Vassura Marco, Margara Luciano, Di Lena Pietro, Medri Filippo, Fariselli Piero, Casadio Rita
Department of Computer Science, University of Bologna, Via Mura Anteo Zamboni 7, 40127 Bologna, Italy.
IEEE/ACM Trans Comput Biol Bioinform. 2008 Jul-Sep;5(3):357-67. doi: 10.1109/TCBB.2008.27.
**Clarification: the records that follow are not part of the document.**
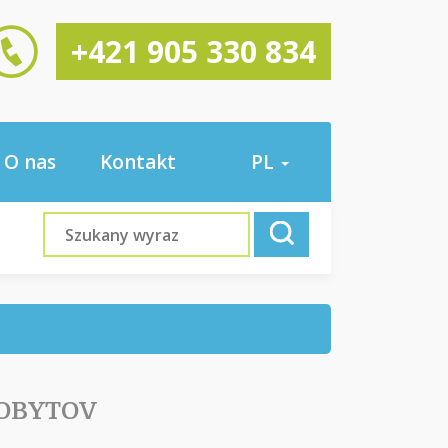
+421 905 330 834
O nas
Kontakt
PL
POBYTOV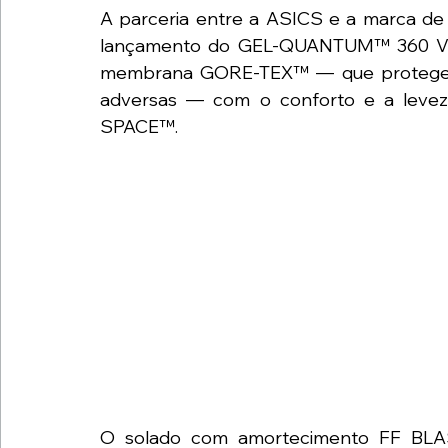
A parceria entre a ASICS e a marca de
lançamento do GEL-QUANTUM™ 360 VIII 
membrana GORE-TEX™ — que protege os
adversas — com o conforto e a leveza
SPACE™.
O solado com amortecimento FF BL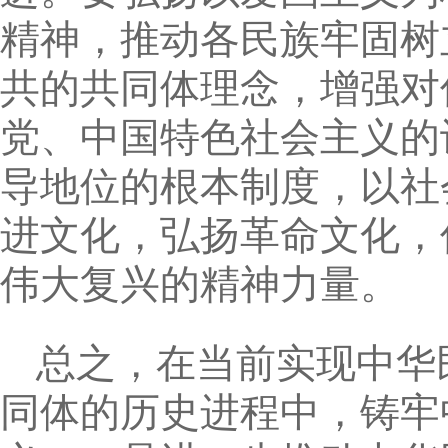
精神，推动各民族牢固树
共的共同体理念，增强对
党、中国特色社会主义的
导地位的根本制度，以社
进文化，弘扬革命文化，
伟大复兴的精神力量。
总之，在当前实现中华
同体的历史进程中，铸牢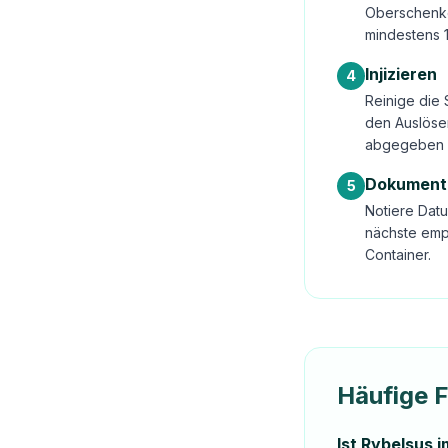
Oberschenke
mindestens 
Injizieren
4
Reinige die 
den Auslöser
abgegeben 
Dokument
5
Notiere Datu
nächste emp
Container.
Häufige 
Ist Rybelsus 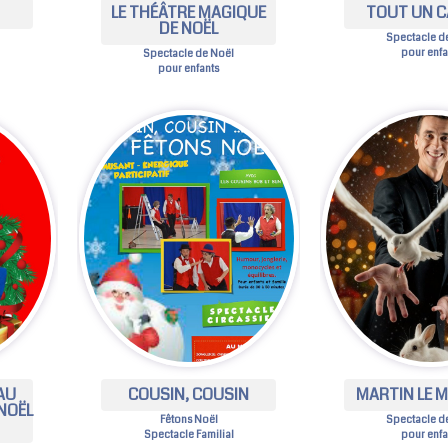
LE THÉÂTRE MAGIQUE
TOUT UN 
DE NOËL
Spectacle d
pour enfa
Spectacle de Noël
pour enfants
AU
COUSIN, COUSIN
MARTIN LE M
NOËL
Fêtons Noël
Spectacle d
Spectacle Familial
pour enfa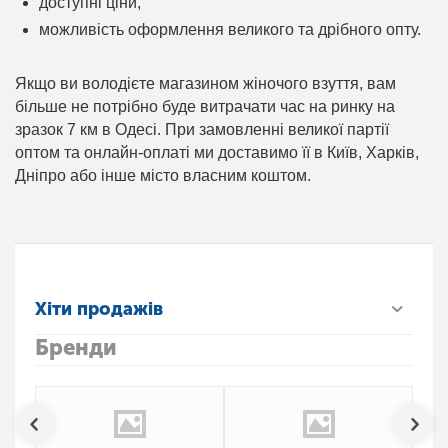
доступні ціни,
можливість оформлення великого та дрібного опту.
Якщо ви володієте магазином жіночого взуття, вам
більше не потрібно буде витрачати час на ринку на
зразок 7 км в Одесі. При замовленні великої партії
оптом та онлайн-оплаті ми доставимо її в Київ, Харків,
Дніпро або інше місто власним коштом.
Хіти продажів
Бренди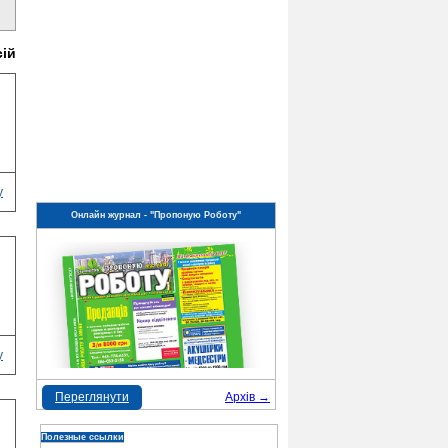
сій
у
Онлайн журнал - "Пропоную Роботу"
у
Переглянути
Архів →
Полезные ссылки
The prediction of the protein tertiary structure from solely its residue sequence (the so called Protein Folding Problem) is one of the most challenging problems in Structural Bioinformatics. We focus on the protein residue contact map. When this map is assigned it is possible to reconstruct the 3D structure of the protein backbone. The general problem of recovering a set of 3D coordinates consistent with some given contact map is known as a unit-disk-graph realization problem and it has been recently proven to be NP-Hard. In this paper we describe a heuristic method (COMAR) that is able to reconstruct with an unprecedented rate (3-15 seconds) a 3D model that exactly matches the target contact map of a protein. Working with a non-redundant set of 1760 proteins, we find that the scoring efficiency of finding a 3D model very close to the protein native structure depends on the threshold value adopted to compute the protein residue contact map. Contact maps whose threshold values range from 10 to 18 Angstroms allow reconstructing 3D models that are very similar to the proteins native structure.
仅根据蛋白质的残基序列预测其三级结构(即所谓的蛋白质折叠问题)是结构生物信息学中最具挑战性的问题之一。我们专注于蛋白质残基接触图。当确定了这一接触图后,就有可能重建蛋白质主链的三维结构。恢复与给定接触图一致的一组三维坐标的一般问题被称为单位圆盘图实现问题,最近已被证明是NP难问题。在本文中,我们描述了一种启发式方法(COMAR),它能够以前所未有的速度(3 - 15秒)重建与蛋白质目标接触图完全匹配的三维模型。通过处理一组由1760种蛋白质组成的非冗余数据集,我们发现找到一个非常接近蛋白质天然结构的三维模型的评分效率取决于用于计算蛋白质残基接触图的阈值。阈值范围在10到18埃之间的接触图能够重建与蛋白质天然结构非常相似的三维模型。